First: “Yaa I Get It” is the first track off Kenya-born, London, Ont.-raised MC Shad‘s upcoming release TSOL. His previous effort The Old Prince used wit and humour to separate himself from the pack and based on his first single, he’s not looking to fix anything that ain’t broke. The new track boasts a fatter production than his previous effort that Shad seems more than ready to tackle. While there are a few lyrical hiccups here (please—no rapping about Twitter), Shad sounds smooth and confident here. Time to get out of the basement.

Next: Born Ruffians are back June 1st with their follow up to Red, Yellow & Blue with Say it. The track “What to say” is about communication and the difficulty in choosing your words appropriately. But while the lyrics may cycle through some of vocalist Luke Lalonde’s insecurities with human interaction, the song itself is a perfect union of sparse instrumentation, twitchy guitar and Lalonde’s high flying cries of “what to say.”
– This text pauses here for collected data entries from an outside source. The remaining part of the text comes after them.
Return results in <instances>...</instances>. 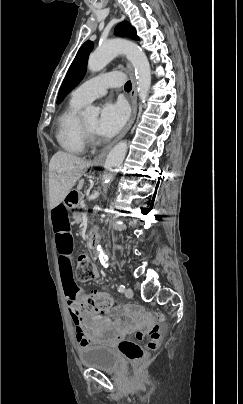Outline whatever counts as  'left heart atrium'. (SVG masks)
<instances>
[{
  "instance_id": "39dd6f15",
  "label": "left heart atrium",
  "mask_w": 243,
  "mask_h": 404,
  "mask_svg": "<svg viewBox=\"0 0 243 404\" xmlns=\"http://www.w3.org/2000/svg\"><path fill=\"white\" fill-rule=\"evenodd\" d=\"M125 120L126 111L124 106L119 102L107 100L101 108L95 132L103 138L112 137L122 128Z\"/></svg>"
}]
</instances>
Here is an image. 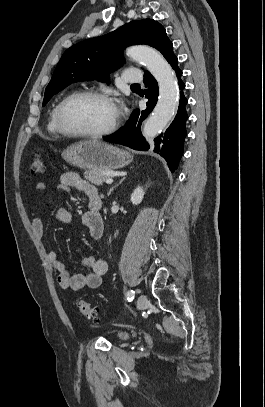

Cover of the upcoming Wintersleep album, New InheritorsFinally: “New Inheritors,” the first single off Wintersleep‘s upcoming album of the same name, sounds like a sombre plea to the youth of today. These “new inheritors of earth” have an overdeveloped sense of entitlement that could turn destructive if not dealt with. But the song doesn’t necessarily place blame, it simply poses the question: New inheritors, are you going to buy into your own hype?